Pckt is visually and philosophically different from Leaflet — it’s simpler, more minimal in some ways, but also a bit more playful. I sometimes think of pckt as the tumblr to Leaflet’s medium. Brooke — What were your goals building pckt initially

Miguel, Offprint is the newest of the three, launching after the standard was published. Was standard.site a precondition for Offprint existing, or did the product concept come first? What did building on a shared schema from day one give you that the others didn't have?

The Standard Itself

How did you all come together to create a standard lexicon for longform content? Was it awkward given that you're, at least in some sense, competing?

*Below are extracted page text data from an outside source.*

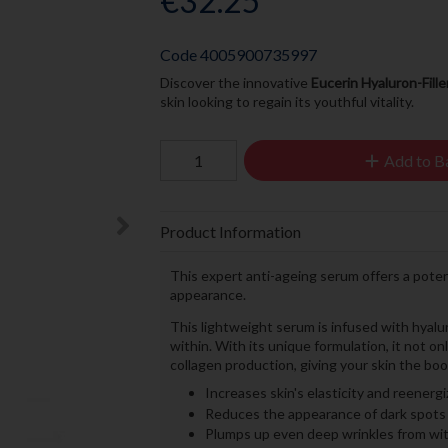
€32.25
Code
4005900735997
Discover the innovative
Eucerin Hyaluron-Fille
skin looking to regain its youthful vitality.
Add to B
Product Information
This expert anti-ageing serum offers a poten
appearance.
This lightweight serum is infused with hyalu
within. With its unique formulation, it not o
collagen production, giving your skin the boo
Increases skin's elasticity and reenerg
Reduces the appearance of dark spots
Plumps up even deep wrinkles from wit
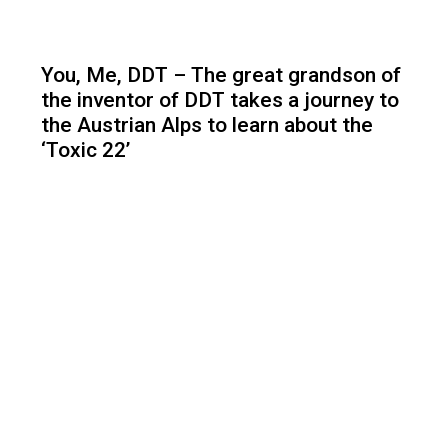
You, Me, DDT – The great grandson of
the inventor of DDT takes a journey to
the Austrian Alps to learn about the
‘Toxic 22’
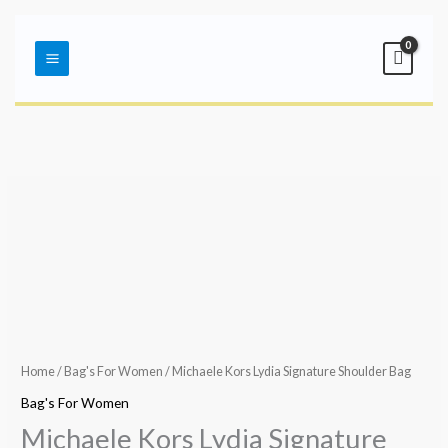
Skip
Main
to
Menu
content
Home
/
Bag's For Women
/ Michaele Kors Lydia Signature Shoulder Bag
Bag's For Women
Michaele Kors Lydia Signature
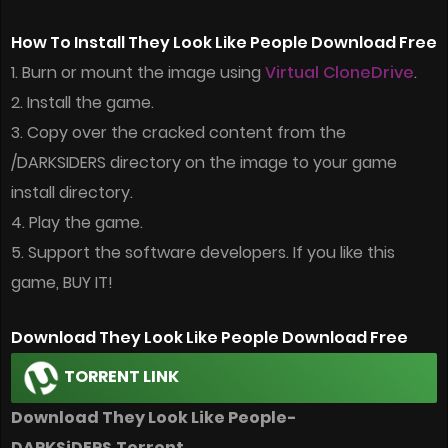
How To Install They Look Like People Download Free
1. Burn or mount the image using
Virtual CloneDrive
.
2. Install the game.
3. Copy over the cracked content from the
/DARKSIDERS directory on the image to your game
install directory.
4. Play the game.
5. Support the software developers. If you like this
game, BUY IT!
Download They Look Like People Download Free
TORRENT LINK
Download They Look Like People-
DARKSiDERS.Torrent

The fragmentation problem existed before standard.site — other lexicons, other platforms. Why did this coordination happen when it did? Was there a specific trigger, or was it the right people finding each other at the right moment?

Somebody had to send the first message, host the first call, write the first draft. Who did that work, and what would have happened if they hadn't?

Most coordination efforts like this have a moment where they nearly fall apart. Did this one?

How did three teams with different aesthetics and different stages actually agree on scope? What got proposed and cut?

The schema was intentionally minimal at launch. Knowing what you know now, would you have drawn the boundary in a different place?

The immutability constraint in Lexicon means no takebacks. Any regrets?

Governance and Extension

Right now standard.site has the informal authority of its founding platforms. What happens when a well-funded team joins and wants to push the schema somewhere the founders don't? Is there actually a plan for that?

RSS's biggest success story was a format it wasn't designed for — podcasts. Do you see an equivalent for standard.site? Is the schema genuinely format-agnostic, or is "document" more text-centric than it appears?

Standard.site solved the content container. Social interactions on top of that content — likes, comments, subscriptions — are still fragmented. Is that the next coordination problem, or is it a fundamentally harder one?